Records from a collection:
◆ ◆ ◆ ◆
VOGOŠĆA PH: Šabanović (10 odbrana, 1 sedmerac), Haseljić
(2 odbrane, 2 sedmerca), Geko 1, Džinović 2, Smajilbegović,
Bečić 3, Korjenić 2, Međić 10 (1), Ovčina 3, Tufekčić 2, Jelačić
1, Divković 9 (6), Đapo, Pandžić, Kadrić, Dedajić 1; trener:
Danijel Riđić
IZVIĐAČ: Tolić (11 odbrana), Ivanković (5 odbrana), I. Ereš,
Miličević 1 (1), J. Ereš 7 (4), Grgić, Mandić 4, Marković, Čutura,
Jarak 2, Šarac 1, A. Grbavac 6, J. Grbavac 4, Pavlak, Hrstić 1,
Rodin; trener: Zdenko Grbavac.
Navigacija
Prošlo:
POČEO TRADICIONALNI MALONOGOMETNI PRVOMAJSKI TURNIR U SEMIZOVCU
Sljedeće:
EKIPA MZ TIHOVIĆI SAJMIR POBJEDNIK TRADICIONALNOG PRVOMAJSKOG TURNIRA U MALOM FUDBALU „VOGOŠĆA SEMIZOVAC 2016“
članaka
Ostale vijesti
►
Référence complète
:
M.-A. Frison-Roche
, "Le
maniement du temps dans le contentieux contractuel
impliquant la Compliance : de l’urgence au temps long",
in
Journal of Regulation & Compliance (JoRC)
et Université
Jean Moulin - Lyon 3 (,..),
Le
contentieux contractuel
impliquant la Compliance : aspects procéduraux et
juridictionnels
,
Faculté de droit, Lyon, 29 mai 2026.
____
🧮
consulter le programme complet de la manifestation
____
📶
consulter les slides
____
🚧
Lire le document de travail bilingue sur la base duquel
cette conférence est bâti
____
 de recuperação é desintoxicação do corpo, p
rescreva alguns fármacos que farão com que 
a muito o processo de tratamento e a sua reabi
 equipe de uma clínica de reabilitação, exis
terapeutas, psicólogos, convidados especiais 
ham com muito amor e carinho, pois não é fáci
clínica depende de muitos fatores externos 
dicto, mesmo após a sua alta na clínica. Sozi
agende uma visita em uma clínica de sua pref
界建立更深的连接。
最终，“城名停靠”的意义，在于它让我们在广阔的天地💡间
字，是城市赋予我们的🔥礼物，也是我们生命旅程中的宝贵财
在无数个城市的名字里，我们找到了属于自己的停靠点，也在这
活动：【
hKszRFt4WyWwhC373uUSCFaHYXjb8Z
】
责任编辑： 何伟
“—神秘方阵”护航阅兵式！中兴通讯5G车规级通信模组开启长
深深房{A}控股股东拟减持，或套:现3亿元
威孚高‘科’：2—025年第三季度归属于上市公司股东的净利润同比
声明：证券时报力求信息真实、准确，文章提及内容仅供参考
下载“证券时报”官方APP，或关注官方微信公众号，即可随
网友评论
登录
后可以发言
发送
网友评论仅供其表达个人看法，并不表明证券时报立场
◆ ◆ ◆ ◆
TRY IT: Every single record must be transcribed exactly as it stands.

ANSWER SPACE:
VOGOŠĆA PH: Šabanović (10 odbrana, 1 sedmerac), Haseljić
(2 odbrane, 2 sedmerca), Geko 1, Džinović 2, Smajilbegović,
Bečić 3, Korjenić 2, Međić 10 (1), Ovčina 3, Tufekčić 2, Jelačić
1, Divković 9 (6), Đapo, Pandžić, Kadrić, Dedajić 1; trener:
Danijel Riđić
IZVIĐAČ: Tolić (11 odbrana), Ivanković (5 odbrana), I. Ereš,
Miličević 1 (1), J. Ereš 7 (4), Grgić, Mandić 4, Marković, Čutura,
Jarak 2, Šarac 1, A. Grbavac 6, J. Grbavac 4, Pavlak, Hrstić 1,
Rodin; trener: Zdenko Grbavac.
Navigacija
Prošlo:
POČEO TRADICIONALNI MALONOGOMETNI PRVOMAJSKI TURNIR U SEMIZOVCU
Sljedeće:
EKIPA MZ TIHOVIĆI SAJMIR POBJEDNIK TRADICIONALNOG PRVOMAJSKOG TURNIRA U MALOM FUDBALU „VOGOŠĆA SEMIZOVAC 2016“
članaka
Ostale vijesti
►
Référence complète
:
M.-A. Frison-Roche
, "Le
maniement du temps dans le contentieux contractuel
impliquant la Compliance : de l’urgence au temps long",
in
Journal of Regulation & Compliance (JoRC)
et Université
Jean Moulin - Lyon 3 (,..),
Le
contentieux contractuel
impliquant la Compliance : aspects procéduraux et
juridictionnels
,
Faculté de droit, Lyon, 29 mai 2026.
____
🧮
consulter le programme complet de la manifestation
____
📶
consulter les slides
____
🚧
Lire le document de travail bilingue sur la base duquel
cette conférence est bâti
____
 de recuperação é desintoxicação do corpo, p
rescreva alguns fármacos que farão com que 
a muito o processo de tratamento e a sua reabi
 equipe de uma clínica de reabilitação, exis
terapeutas, psicólogos, convidados especiais 
ham com muito amor e carinho, pois não é fáci
clínica depende de muitos fatores externos 
dicto, mesmo após a sua alta na clínica. Sozi
agende uma visita em uma clínica de sua pref
界建立更深的连接。
最终，“城名停靠”的意义，在于它让我们在广阔的天地💡间
字，是城市赋予我们的🔥礼物，也是我们生命旅程中的宝贵财
在无数个城市的名字里，我们找到了属于自己的停靠点，也在这
活动：【
hKszRFt4WyWwhC373uUSCFaHYXjb8Z
】
责任编辑： 何伟
“—神秘方阵”护航阅兵式！中兴通讯5G车规级通信模组开启长
深深房{A}控股股东拟减持，或套:现3亿元
威孚高‘科’：2—025年第三季度归属于上市公司股东的净利润同比
声明：证券时报力求信息真实、准确，文章提及内容仅供参考
下载“证券时报”官方APP，或关注官方微信公众号，即可随
网友评论
登录
后可以发言
发送
网友评论仅供其表达个人看法，并不表明证券时报立场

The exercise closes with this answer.